My own favourite crowdsourcing projects are focused on the correction of the muddly text produced when documents/manuscripts are digitised and then 'translated' into searchable text using optical character recognition. The translation isn't by any means exact - even crisp tyepwritten documents will render errors, while 19th century newspapers - which are usually digitised from microfilm, vary from 78% to 98% accurate. 98% accurate sounds great, until you realise that it's not that only two words in every hundred that will be mangled - every character has a 2% chance of be mis- or unrecognised, and every word with a muddled character risks being unsearchable.

So I was delighted to see that massive project is being undertaken to digitise and correct the two weekly magazines that Charles Dickens edited, in time for Dickens' bicentenary in 2012. Appealingly, the site has been released in beta, and volunteers can make corrections as the site continues to be developed.

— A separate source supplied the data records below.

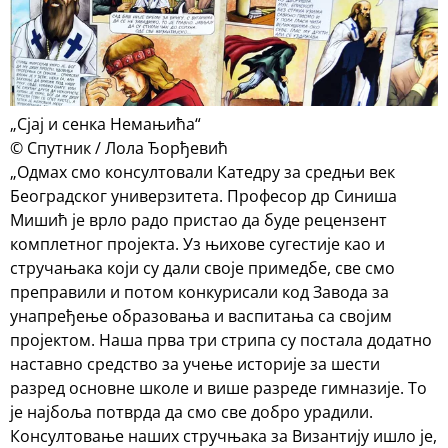
„Сјај и сенка Немањића“
© Спутник / Лола Ђорђевић
„Одмах смо консултовали Катедру за средњи век
Београдског универзитета. Професор др Синиша
Мишић је врло радо пристао да буде рецензент
комплетног пројекта. Уз њихове сугестије као и
стручањака који су дали своје примедбе, све смо
преправили и потом конкурисали код Завода за
унапређење образовања и васпитања са својим
пројектом. Наша прва три стрипа су постала додатно
наставно средство за учење историје за шести
разред основне школе и више разреде гимназије. То
је најбоља потврда да смо све добро урадили.
Консултовање наших стручњака за Византију ишло је,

I signed up last night to have a play - while the actual editing interface is a delight to use, and the instructions thorough and easy to follow, I've yet to find an easy way of completing one page and moving on to the next, without having to go to the homepage of the site each time. Ditto, it took me several minutes to find something I could do - unlike the Australian National Library's newspaper correction project, which I've also contributed to, here you 'claim' a journal issue and it is locked so only you can edit it. It would have been useful to see a list of unclaimed journals to choose from.

But I'm being picky. It's a great project, a 24-page issue feels like a manageable and worthwhile piece of work, and I'm looking forward to it.

2 comments:

barnaclebarnes said...

I know I've been harping on about this since DigitalNZ launched but we have a real opportunity to build some great crowd sourced tagging/correction system based on the API. With an aggregated API feed the cost could be spread across multiple organisations to everyones benefit.

Glen

PS: So gutted I can't make it to NDF this year.

Courtney Johnston said...

I'm gutted too :( We might have a minute's silence for absent friends.

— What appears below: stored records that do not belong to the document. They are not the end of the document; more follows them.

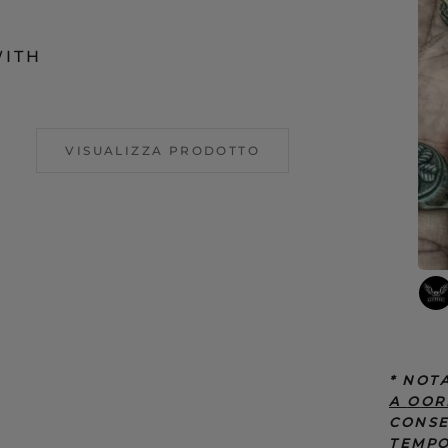
WITH
VISUALIZZA PRODOTTO
* NOT
A
O
OR
CONSE
TEMPO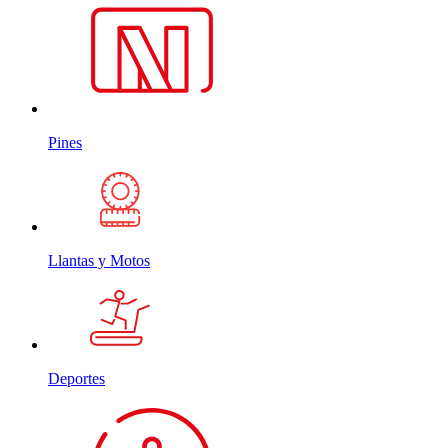
Pines
Llantas y Motos
Deportes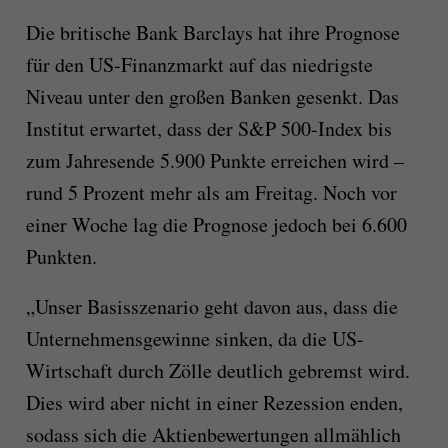
Die britische Bank Barclays hat ihre Prognose
für den US-Finanzmarkt auf das niedrigste
Niveau unter den großen Banken gesenkt. Das
Institut erwartet, dass der S&P 500-Index bis
zum Jahresende 5.900 Punkte erreichen wird –
rund 5 Prozent mehr als am Freitag. Noch vor
einer Woche lag die Prognose jedoch bei 6.600
Punkten.
„Unser Basisszenario geht davon aus, dass die
Unternehmensgewinne sinken, da die US-
Wirtschaft durch Zölle deutlich gebremst wird.
Dies wird aber nicht in einer Rezession enden,
sodass sich die Aktienbewertungen allmählich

I'm not sure what DigitalNZ's plans are around using the API to crowdsource. It would definitely spread the costs and benefits; the most important (and tricky) bit is sucking the data back into the individual collection systems. I know Brooklyn Museum (and maybe Powerhouse) made some tools to enable this from Flickr Commons.

I think DigitalNZ will be doing a meet-up in the days before NDF, so I'll go along and raise this for you ...